------ Dataset excerpts

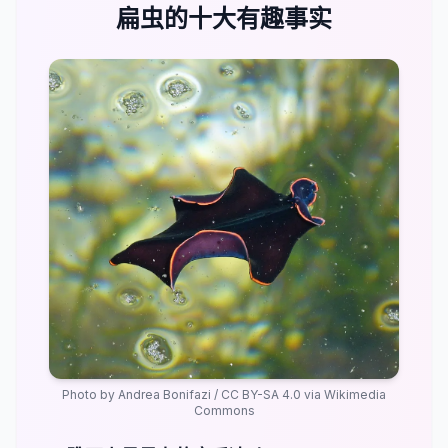
扁虫的十大有趣事实
Photo by
Andrea Bonifazi
/
CC BY-SA 4.0
via Wikimedia
Commons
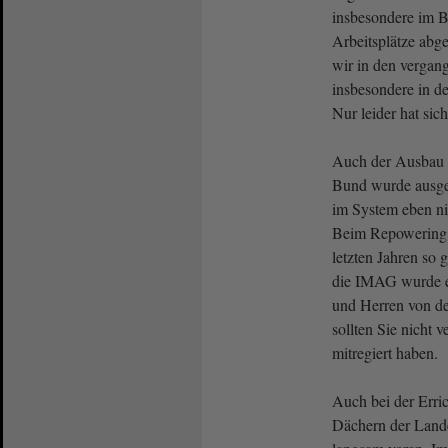
insbesondere im B
Arbeitsplätze abg
wir in den vergan
insbesondere in de
Nur leider hat sich
Auch der Ausbau 
Bund wurde ausge
im System eben ni
Beim Repowering 
letzten Jahren so 
die IMAG wurde 
und Herren von d
sollten Sie nicht v
mitregiert haben.
Auch bei der Erri
Dächern der Lande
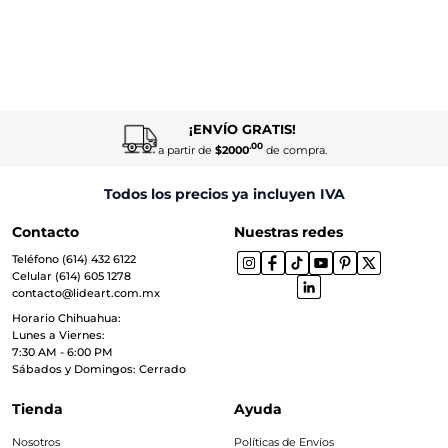
¡ENVÍO GRATIS!
.00
a partir de
$2000
de compra.
Todos los precios ya incluyen IVA
Contacto
Nuestras redes
Teléfono (614) 432 6122
Celular (614) 605 1278
contacto@lideart.com.mx
Horario Chihuahua:
Lunes a Viernes:
7:30 AM - 6:00 PM
Sábados y Domingos: Cerrado
Tienda
Ayuda
Nosotros
Políticas de Envíos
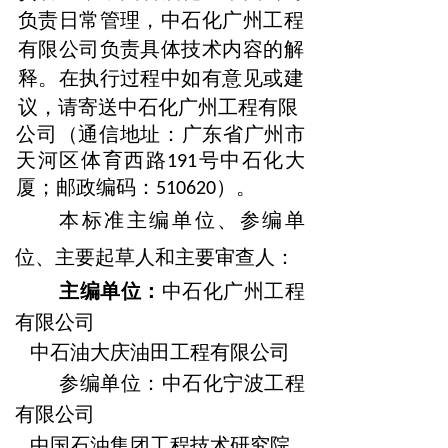
负责日常管理，中石化广州工程
有限公司负责具体技术内容的解
释。在执行过程中如有意见或建
议，请寄送中石化广州工程有限
公司（通信地址：广东省广州市
天河区体育西路
号中石化大
191
厦
邮政编码
；
：510620）。
本标准主编单位、参编单
位、主要起草人和主要审查人：
主编单位：
中石化广州工程
有限公司
中石油大庆油田工程有限公司
参编单位：中石化宁波工程
有限公司
中国石油集团工程技术研究院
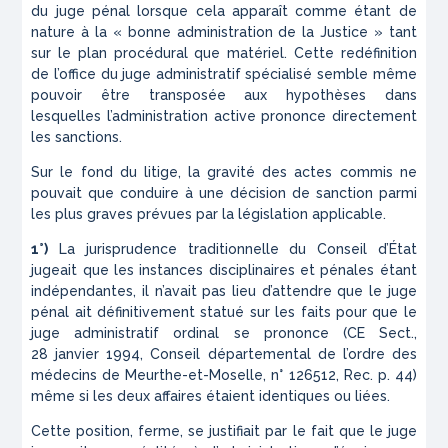
du juge pénal lorsque cela apparaît comme étant de
nature à la « bonne administration de la Justice » tant
sur le plan procédural que matériel. Cette redéfinition
de l’office du juge administratif spécialisé semble même
pouvoir être transposée aux hypothèses dans
lesquelles l’administration active prononce directement
les sanctions.
Sur le fond du litige, la gravité des actes commis ne
pouvait que conduire à une décision de sanction parmi
les plus graves prévues par la législation applicable.
1°)
La jurisprudence traditionnelle du Conseil d’État
jugeait que les instances disciplinaires et pénales étant
indépendantes, il n’avait pas lieu d’attendre que le juge
pénal ait définitivement statué sur les faits pour que le
juge administratif ordinal se prononce (CE Sect.,
28 janvier 1994,
Conseil départemental de l’ordre des
médecins de Meurthe-et-Moselle
, n° 126512,
Rec.
p. 44)
même si les deux affaires étaient identiques ou liées.
Cette position, ferme, se justifiait par le fait que le juge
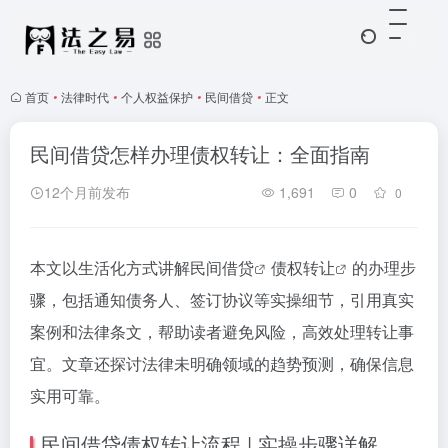
首页
•
法律时代
•
个人权益保护
•
民间借贷
•
正文
民间借贷怎样办理债权转让：全面指南
12个月前发布
1,691
0
0
本文以生活化方式讲解
民间借贷
债权转让
的办理步
骤，包括通知债务人、签订协议等实操细节，引用真实
案例和法律条文，帮助读者避免风险，高效处理转让事
宜。文章还探讨法律未明确领域的趋势预测，确保信息
实用可靠。
民间借贷债权转让流程 | 实操步骤详解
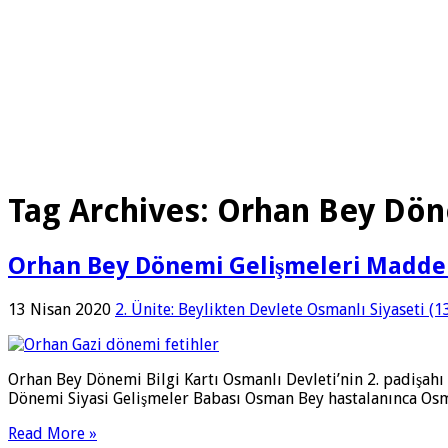
Tag Archives:
Orhan Bey Dön
Orhan Bey Dönemi Gelişmeleri Madde
13 Nisan 2020
2. Ünite: Beylikten Devlete Osmanlı Siyaseti (
Orhan Bey Dönemi Bilgi Kartı Osmanlı Devleti’nin 2. padişahı
Dönemi Siyasi Gelişmeler Babası Osman Bey hastalanınca Osman
Read More »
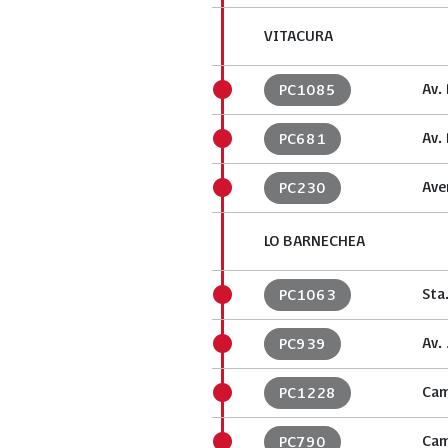
VITACURA
Av.
PC1085
Av.
PC681
Ave
PC230
LO BARNECHEA
Sta
PC1063
Av.
PC939
Cam
PC1228
Cam
PC790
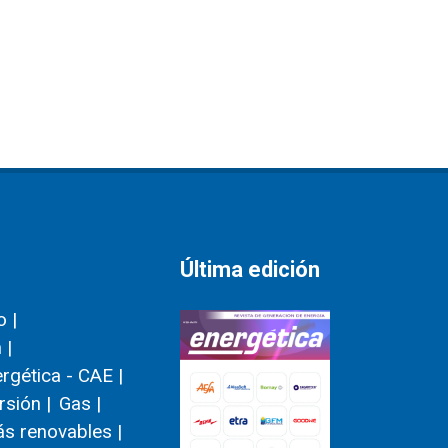
Última edición
 |
 |
ergética - CAE |
rsión |
Gas |
s renovables |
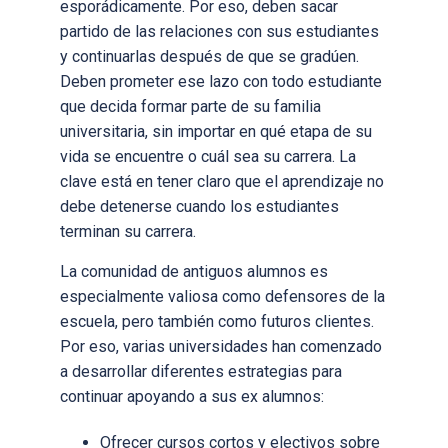
esporádicamente. Por eso, deben sacar
partido de las relaciones con sus estudiantes
y continuarlas después de que se gradúen.
Deben prometer ese lazo con todo estudiante
que decida formar parte de su familia
universitaria, sin importar en qué etapa de su
vida se encuentre o cuál sea su carrera. La
clave está en tener claro que el aprendizaje no
debe detenerse cuando los estudiantes
terminan su carrera.
La comunidad de antiguos alumnos es
especialmente valiosa como defensores de la
escuela, pero también como futuros clientes.
Por eso, varias universidades han comenzado
a desarrollar diferentes estrategias para
continuar apoyando a sus ex alumnos:
Ofrecer cursos cortos y electivos sobre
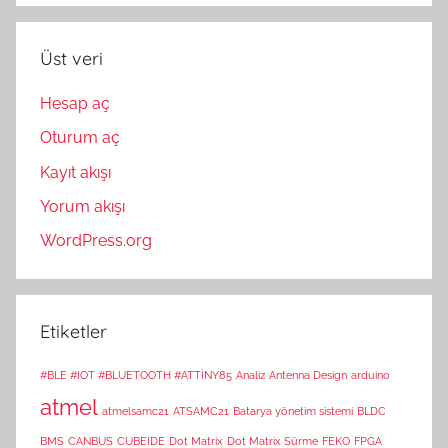
Üst veri
Hesap aç
Oturum aç
Kayıt akışı
Yorum akışı
WordPress.org
Etiketler
#BLE #IOT #BLUETOOTH #ATTİNY85
Analiz
Antenna Design
arduino
atmel
atmelsamc21
ATSAMC21
Batarya yönetim sistemi
BLDC
BMS
CANBUS
CUBEIDE
Dot Matrix
Dot Matrix Sürme
FEKO
FPGA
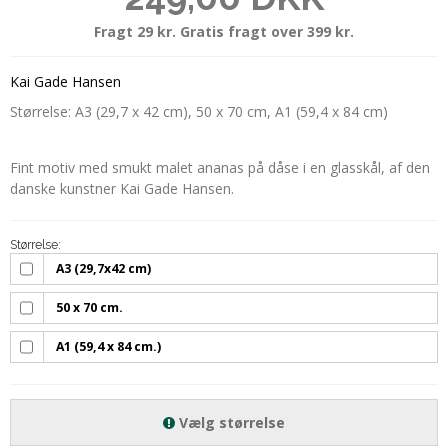
Fragt 29 kr. Gratis fragt over 399 kr.
Kai Gade Hansen
Størrelse: A3 (29,7 x 42 cm), 50 x 70 cm, A1 (59,4 x 84 cm)
Fint motiv med smukt malet ananas på dåse i en glasskål, af den
danske kunstner Kai Gade Hansen.
Størrelse:
A3 (29,7x42 cm)
50 x 70 cm.
A1 (59,4 x 84 cm.)
Vælg størrelse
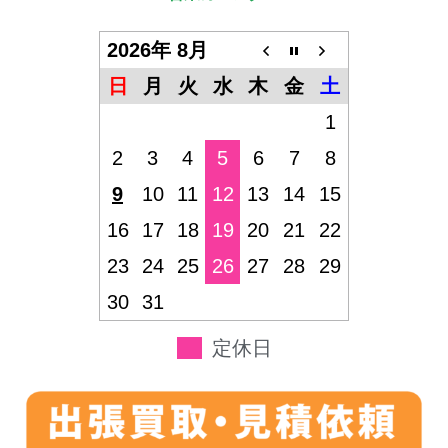
2026年 8月
日
月
火
水
木
金
土
1
2
3
4
5
6
7
8
9
10
11
12
13
14
15
16
17
18
19
20
21
22
23
24
25
26
27
28
29
30
31
定休日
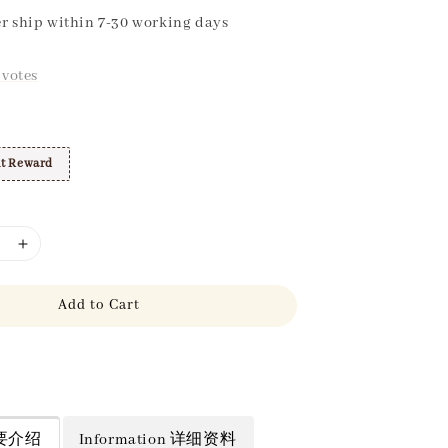
r ship within 7-30 working days
votes
t Reward
Add to Cart
 简要介绍
Information 详细资料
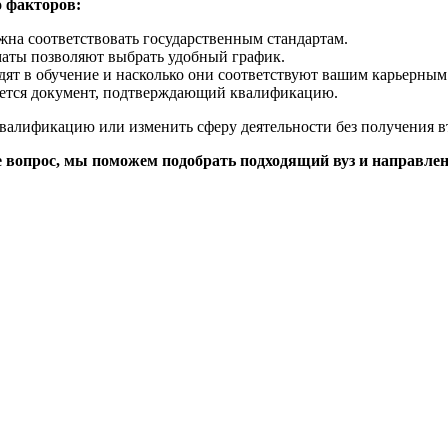
о факторов:
жна соответствовать государственным стандартам.
маты позволяют выбрать удобный график.
дят в обучение и насколько они соответствуют вашим карьерным
ается документ, подтверждающий квалификацию.
валификацию или изменить сферу деятельности без получения в
те вопрос, мы поможем подобрать подходящий вуз и направлен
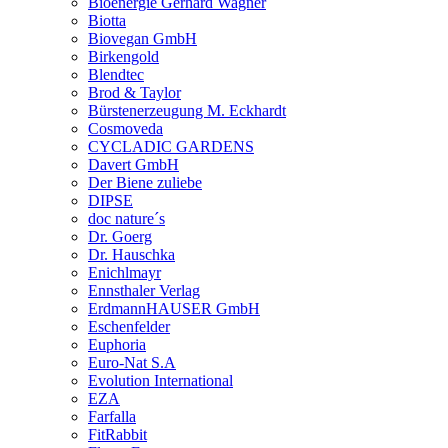
Bioenergie Gerhard Wagner
Biotta
Biovegan GmbH
Birkengold
Blendtec
Brod & Taylor
Bürstenerzeugung M. Eckhardt
Cosmoveda
CYCLADIC GARDENS
Davert GmbH
Der Biene zuliebe
DIPSE
doc nature´s
Dr. Goerg
Dr. Hauschka
Enichlmayr
Ennsthaler Verlag
ErdmannHAUSER GmbH
Eschenfelder
Euphoria
Euro-Nat S.A
Evolution International
EZA
Farfalla
FitRabbit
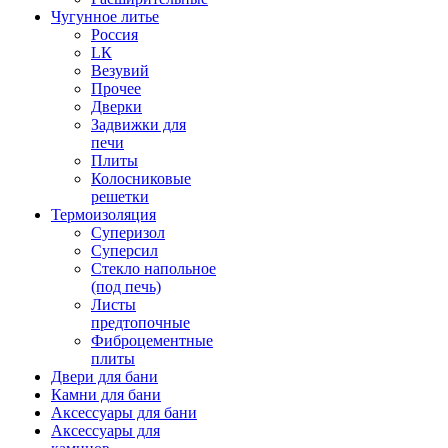
Чугунное литье
Россия
LК
Везувий
Прочее
Дверки
Задвижки для
печи
Плиты
Колосниковые
решетки
Термоизоляция
Суперизол
Суперсил
Стекло напольное
(под печь)
Листы
предтопочные
Фиброцементные
плиты
Двери для бани
Камни для бани
Аксессуары для бани
Аксессуары для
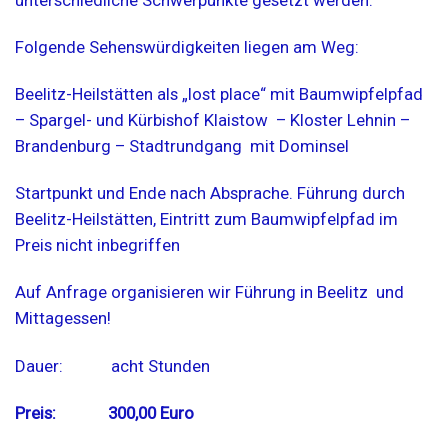
unterschiedliche Schwerpunkte gesetzt werden.
Folgende Sehenswürdigkeiten liegen am Weg:
Beelitz-Heilstätten als „lost place“ mit Baumwipfelpfad
– Spargel- und Kürbishof Klaistow – Kloster Lehnin –
Brandenburg – Stadtrundgang mit Dominsel
Startpunkt und Ende nach Absprache. Führung durch
Beelitz-Heilstätten, Eintritt zum Baumwipfelpfad im
Preis nicht inbegriffen
Auf Anfrage organisieren wir Führung in Beelitz und
Mittagessen!
Dauer: acht Stunden
Preis: 300,00 Euro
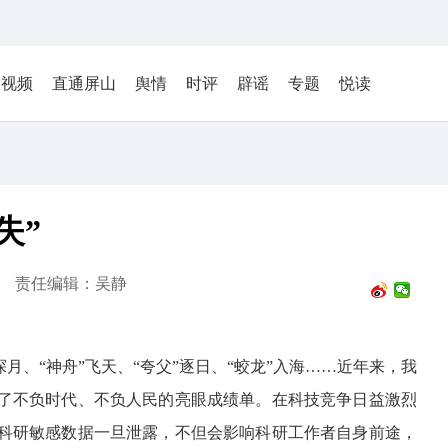
视频
直通屏山
舆情
时评
辟谣
专题
悦读
”​
责任编辑：吴静
月、“神舟”飞天、“夸父”逐日、“蛟龙”入海……近年来，我
了不负时代、不负人民的亮眼成绩单。在科技竞争日益激烈
科研敏感数据一旦泄露，不但会影响科研工作者自身前途，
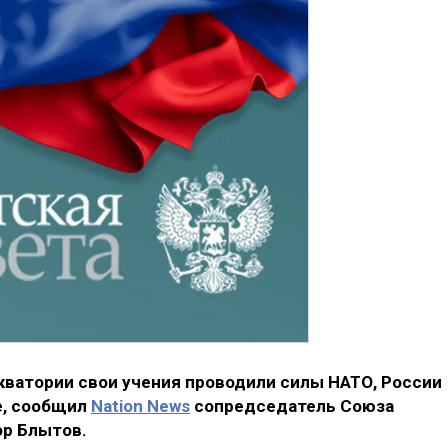
акватории свои учения проводили силы НАТО, России
е, сообщил
Nation News
сопредседатель Союза
ор Блытов.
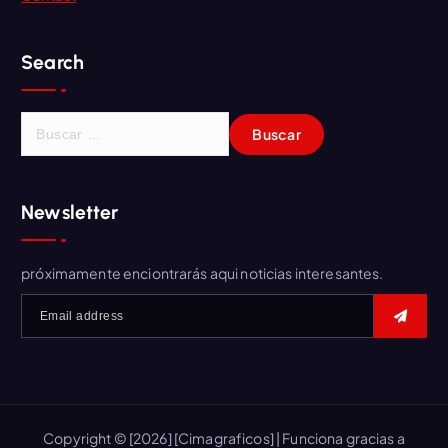
Search
B
u
s
c
Newsletter
a
r
:
próximamente enciontrarás aqui noticias interesantes.
Copyright © [2026] [Cimagraficos] | Funciona gracias a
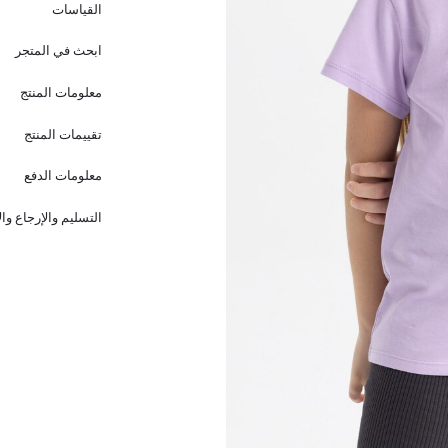
القياسات
ابحث في المتجر
معلومات المنتج
تقييمات المنتج
معلومات الدفع
التسليم والإرجاع وا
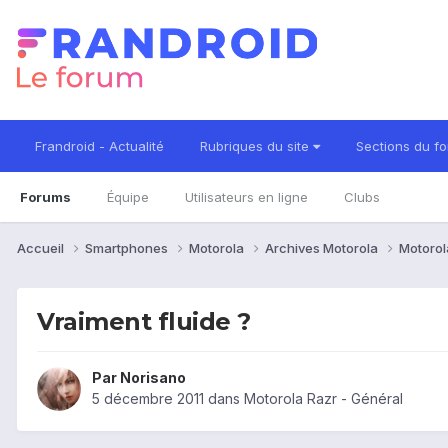
Frandroid - Actualité
Rubriques du site
Sections du f
Forums
Équipe
Utilisateurs en ligne
Clubs
Accueil
Smartphones
Motorola
Archives Motorola
Motorol
Vraiment fluide ?
Par
Norisano
5 décembre 2011
dans
Motorola Razr - Général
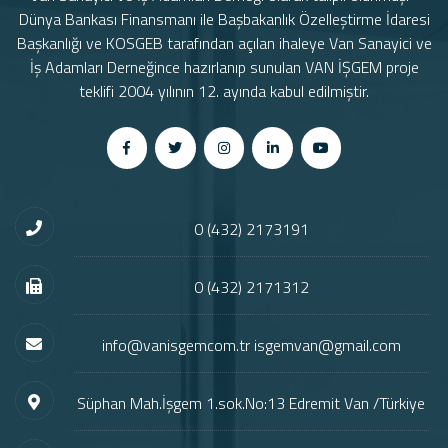
Dünya Bankası Finansmanı ile Başbakanlık Özelleştirme İdaresi
Başkanlığı ve KOSGEB tarafından açılan ihaleye Van Sanayici ve
İş Adamları Derneğince hazırlanıp sunulan VAN İŞGEM proje
teklifi 2004 yılının 12. ayında kabul edilmiştir.
0 (432) 2173191
0 (432) 2171312
info@vanisgemcom.tr isgemvan@gmail.com
Süphan Mah.İşgem 1.sok.No:13 Edremit Van /Türkiye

------------

[Task item]: Go line by line through the material above and return each one that includes "Gade".

[Result]:
Kai Gade Hansen
danske kunstner Kai Gade Hansen.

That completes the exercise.